Le ministre de la Santé, Dr Pierre Somsé a annoncé dans une déclaration mardi soir à la Radio nationale, l’existence de deux foyers de la poliomyélite en Centrafrique, plus précisément dans les districts sanitaires de Bambari au centre et de Bimbo au sud.


Selon le ministre de la Santé, des enfants ont présenté la paralysie à flasque sévère dans ces régions et l’examen de leur selle par les laboratoires en RCA ont indiqué l’existence du virus de la poliomyélite.

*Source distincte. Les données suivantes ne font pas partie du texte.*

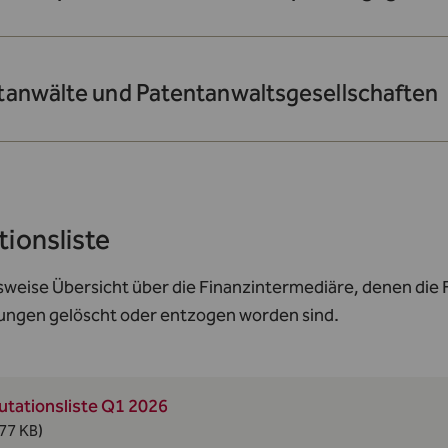
tanwälte und Patentanwaltsgesellschaften
ionsliste
weise Übersicht über die Finanzintermediäre, denen die F
gungen gelöscht oder entzogen worden sind.
utationsliste Q1 2026
77 KB)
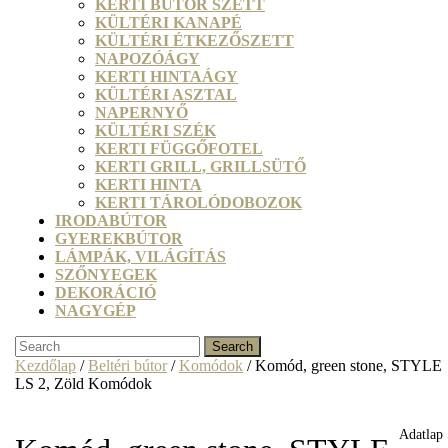
KERTI BÚTOR SZETT
KÜLTÉRI KANAPÉ
KÜLTÉRI ÉTKEZŐSZETT
NAPOZÓÁGY
KERTI HINTAÁGY
KÜLTÉRI ASZTAL
NAPERNYŐ
KÜLTÉRI SZÉK
KERTI FÜGGŐFOTEL
KERTI GRILL, GRILLSÜTŐ
KERTI HINTA
KERTI TÁROLÓDOBOZOK
IRODABÚTOR
GYEREKBÚTOR
LÁMPÁK, VILÁGÍTÁS
SZŐNYEGEK
DEKORÁCIÓ
NAGYGÉP
CLOSE
Search
BUTTON
for:
Kezdőlap
/
Beltéri bútor
/
Komódok
/ Komód, green stone, STYLE
LS 2, Zöld Komódok
Adatlap
Adatlap
Adatlap
Adatlap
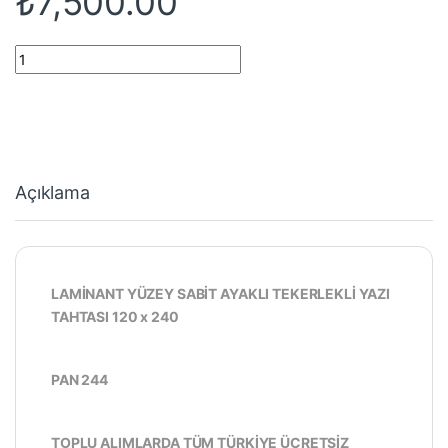
₺
7,500.00
120*240 LAMİNANT YÜZEY SABİT AYAKLI TEKERLEKLİ YAZI TAHT
Açıklama
LAMİNANT YÜZEY SABİT AYAKLI TEKERLEKLİ YAZI
TAHTASI 120 x 240
PAN 244
TOPLU ALIMLARDA TÜM TÜRKİYE ÜCRETSİZ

Plusieurs enfants dans ces régions présentent donc des signes de paralysie de leurs membres inférieurs.


Le ministre a lancé un appel aux parents pour apporter le plus rapidement possible leurs enfants dans les centres de santé afin de se faire vacciner contre ce virus, en attendant que d’autres laboratoires puissent confirmer de manière définitive l’existence de l’épidémie de la polio dans le pays.


En Centrafrique, le vaccin contre la poliomyélite est gratuit et selon les spécialistes, si un seul cas de poliomyélite est identifié dans une région, le ministère de la santé déclare l’existence de l’épidémie.


Avec la présence du virus de la poliomyélite dans le pays, la Centrafrique, déchirée par les violences depuis 2013 et le renversement du président François Bozizé, compte cette année trois épidémies, à savoir l’hépatite E à Bocaranga au nord ouest et la fièvre jaune dans la région de Sibut au centre. Plus de 50 civils ont été tués ces derniers jours dans l’ouest, dans une série d’attaques attribuées au groupe armé 3R (Retour, réclamation, réconciliation), autour de la ville de Paoua (nord-ouest, près de la frontière avec le Tchad), selon un nouveau bilan de la force onusienne dans le pays (Minusca).


Préparé depuis 2017 par l’Union africaine, l’accord signé en février à Khartoum est le huitième depuis le début de la crise en 2013. Aucun des précédents accords n’a abouti à un retour de la stabilité, dans un pays où les groupes armés contrôlent 80% du territoire et se battent pour la mainmise sur les ressources naturelles. Près d’un quart des 4,5 millions d’habitants de la RCA ont été contraints de fuir leur domicile.